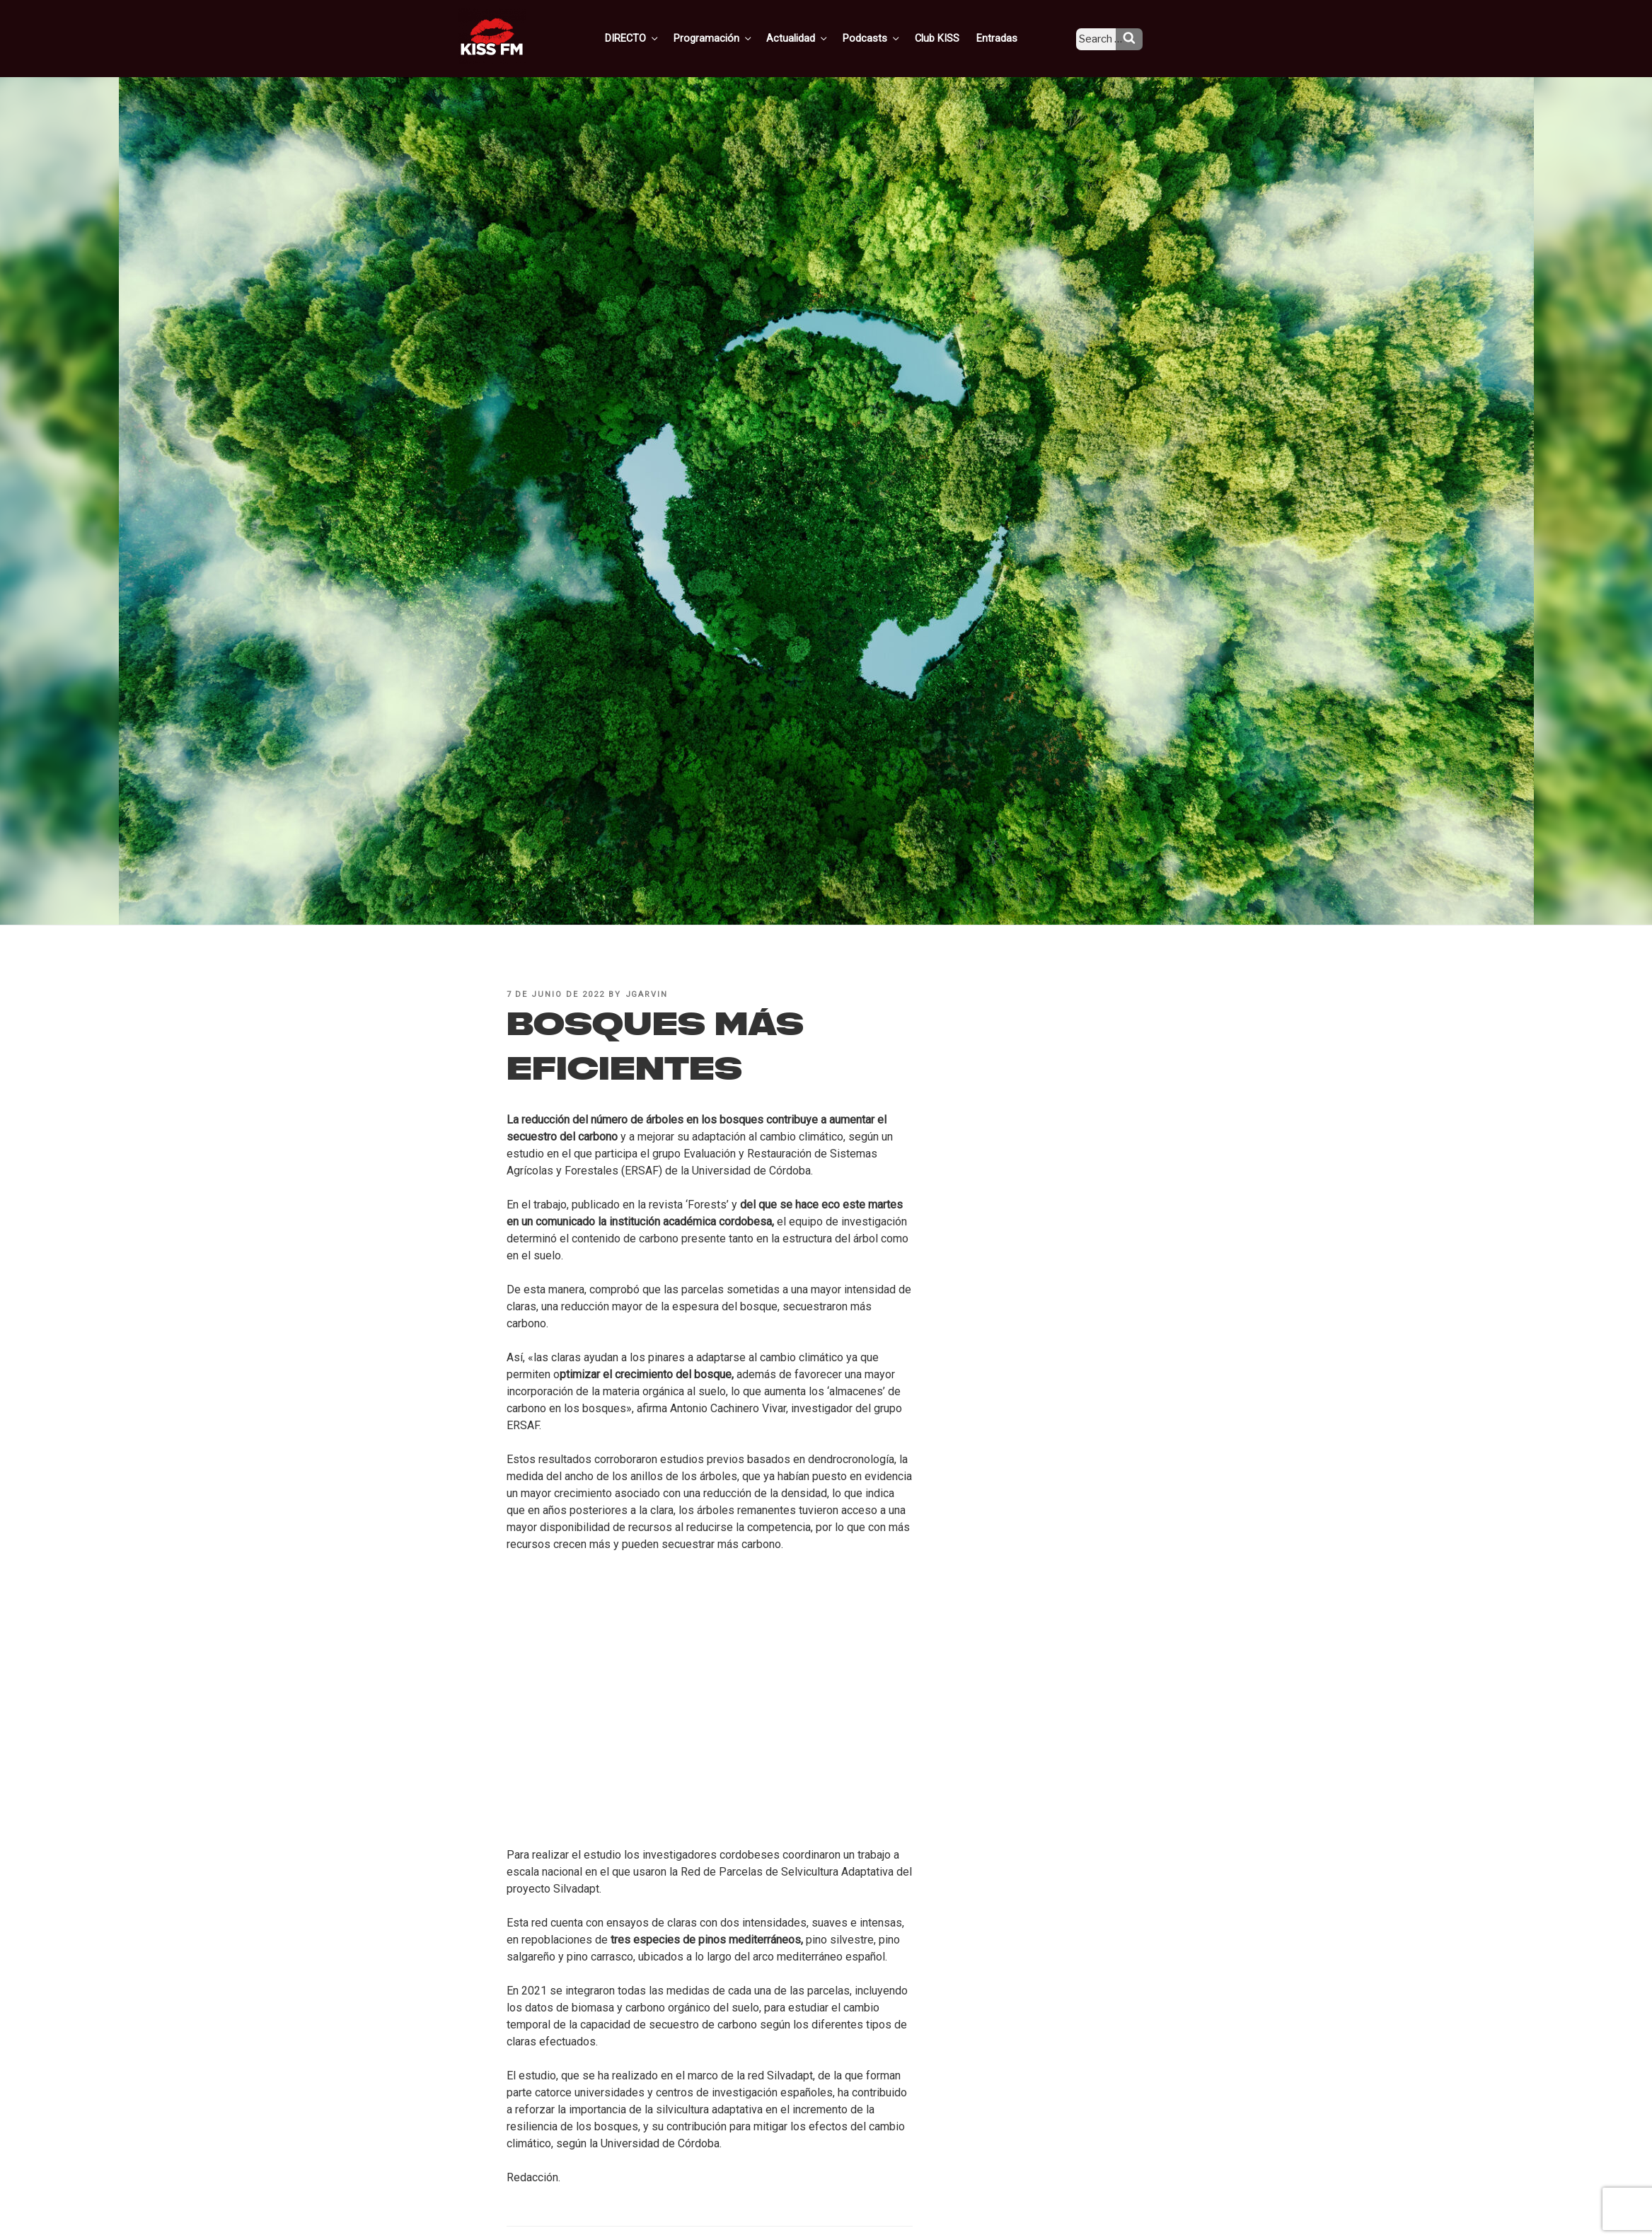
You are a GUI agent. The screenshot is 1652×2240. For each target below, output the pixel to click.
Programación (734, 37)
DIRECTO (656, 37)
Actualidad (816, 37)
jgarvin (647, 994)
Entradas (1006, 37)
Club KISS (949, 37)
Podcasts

===

__Your instructions__:
Give the records back exactly, with no pictures.

__Output for this exercise__:
You are a GUI agent. The screenshot is 1652×2240. For each target below, output the pixel to click.
Programación (734, 37)
DIRECTO (656, 37)
Actualidad (816, 37)
jgarvin (647, 994)
Entradas (1006, 37)
Club KISS (949, 37)
Podcasts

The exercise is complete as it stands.